▶ _Data listing_:
== Segment start ==
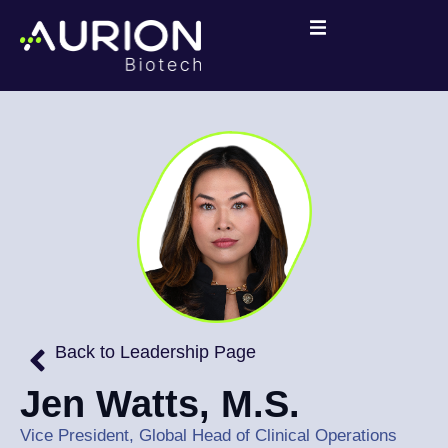
Back to Leadership Page
Jen Watts, M.S.
Vice President, Global Head of Clinical Operations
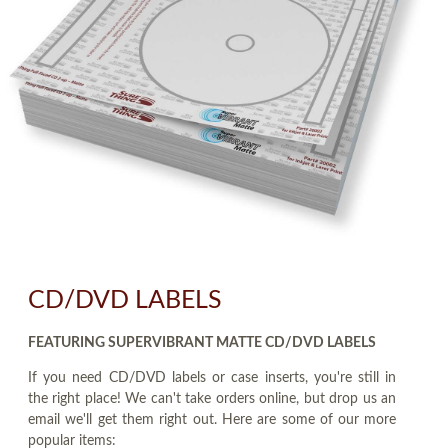
CD/DVD LABELS
FEATURING SUPERVIBRANT MATTE CD/DVD LABELS
If you need CD/DVD labels or case inserts, you're still in
the right place! We can't take orders online, but drop us an
email we'll get them right out. Here are some of our more
popular items:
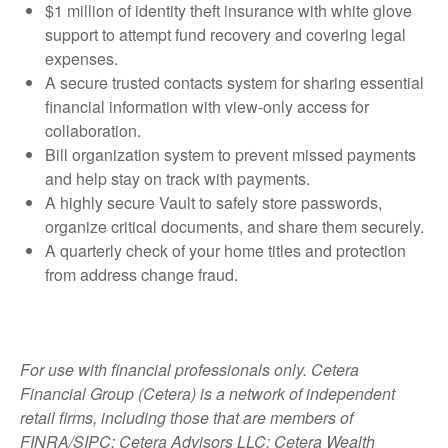
$1 million of identity theft insurance with white glove
support to attempt fund recovery and covering legal
expenses.
A secure trusted contacts system for sharing essential
financial information with view-only access for
collaboration.
Bill organization system to prevent missed payments
and help stay on track with payments.
A highly secure Vault to safely store passwords,
organize critical documents, and share them securely.
A quarterly check of your home titles and protection
from address change fraud.
For use with financial professionals only.
Cetera
Financial Group (Cetera) is a network of independent
retail firms, including those that are members of
FINRA/SIPC: Cetera Advisors LLC; Cetera Wealth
== Segment end ==
▶ _Task to complete_:
Which of the lines above hold the string "only"? Copy each one.

▶ _Reply_:
financial information with view-only access for
For use with financial professionals only.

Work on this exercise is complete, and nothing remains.